[Records from a dataset]
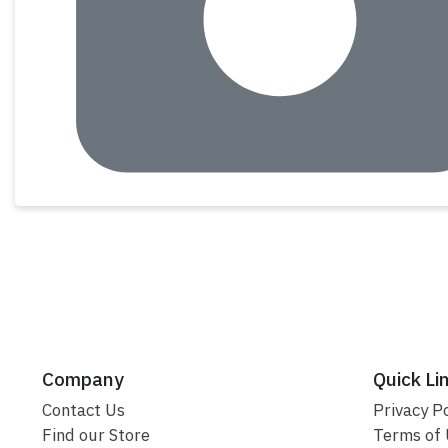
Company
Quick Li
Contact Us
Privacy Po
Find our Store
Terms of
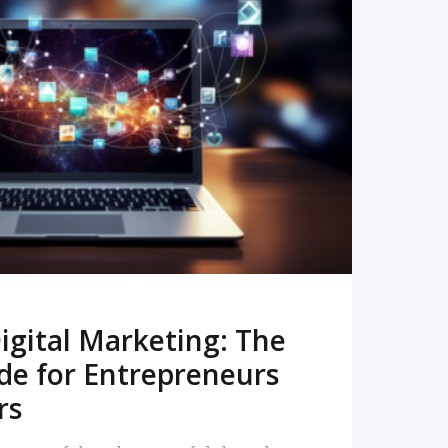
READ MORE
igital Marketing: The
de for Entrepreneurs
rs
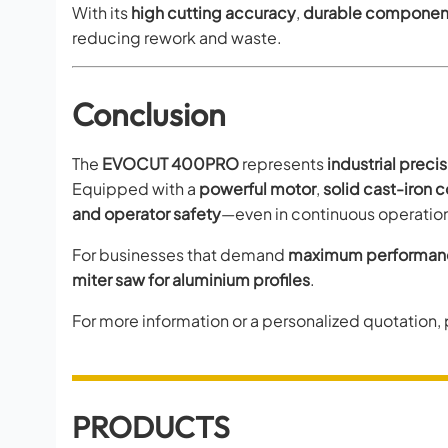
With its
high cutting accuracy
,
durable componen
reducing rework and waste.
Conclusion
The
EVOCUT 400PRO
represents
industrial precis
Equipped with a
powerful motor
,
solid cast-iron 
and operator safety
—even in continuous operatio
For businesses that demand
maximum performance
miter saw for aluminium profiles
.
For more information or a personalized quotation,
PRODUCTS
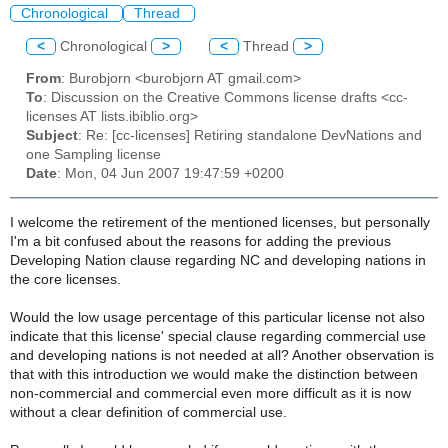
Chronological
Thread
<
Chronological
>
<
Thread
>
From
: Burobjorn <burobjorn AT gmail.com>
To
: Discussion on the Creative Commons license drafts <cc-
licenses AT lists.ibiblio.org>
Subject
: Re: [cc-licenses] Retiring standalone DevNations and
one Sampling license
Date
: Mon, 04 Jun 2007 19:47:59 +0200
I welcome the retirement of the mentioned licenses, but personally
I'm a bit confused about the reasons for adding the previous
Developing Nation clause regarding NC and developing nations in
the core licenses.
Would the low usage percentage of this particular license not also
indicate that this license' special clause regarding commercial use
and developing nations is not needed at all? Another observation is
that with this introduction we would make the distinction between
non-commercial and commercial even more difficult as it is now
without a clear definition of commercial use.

### Prompt
Carry over each record above character for character, with the pictures left out.

### Finished exercise
Company
Quick Li
Contact Us
Privacy Po
Find our Store
Terms of
READ MORE
igital Marketing: The
de for Entrepreneurs
rs
With its
high cutting accuracy
,
durable componen
reducing rework and waste.
Conclusion
The
EVOCUT 400PRO
represents
industrial precis
Equipped with a
powerful motor
,
solid cast-iron 
and operator safety
—even in continuous operatio
For businesses that demand
maximum performance
miter saw for aluminium profiles
.
For more information or a personalized quotation,
PRODUCTS
Chronological
Thread
<
Chronological
>
<
Thread
>
From
: Burobjorn <burobjorn AT gmail.com>
To
: Discussion on the Creative Commons license drafts <cc-
licenses AT lists.ibiblio.org>
Subject
: Re: [cc-licenses] Retiring standalone DevNations and
one Sampling license
Date
: Mon, 04 Jun 2007 19:47:59 +0200
I welcome the retirement of the mentioned licenses, but personally
I'm a bit confused about the reasons for adding the previous
Developing Nation clause regarding NC and developing nations in
the core licenses.
Would the low usage percentage of this particular license not also
indicate that this license' special clause regarding commercial use
and developing nations is not needed at all? Another observation is
that with this introduction we would make the distinction between
non-commercial and commercial even more difficult as it is now
without a clear definition of commercial use.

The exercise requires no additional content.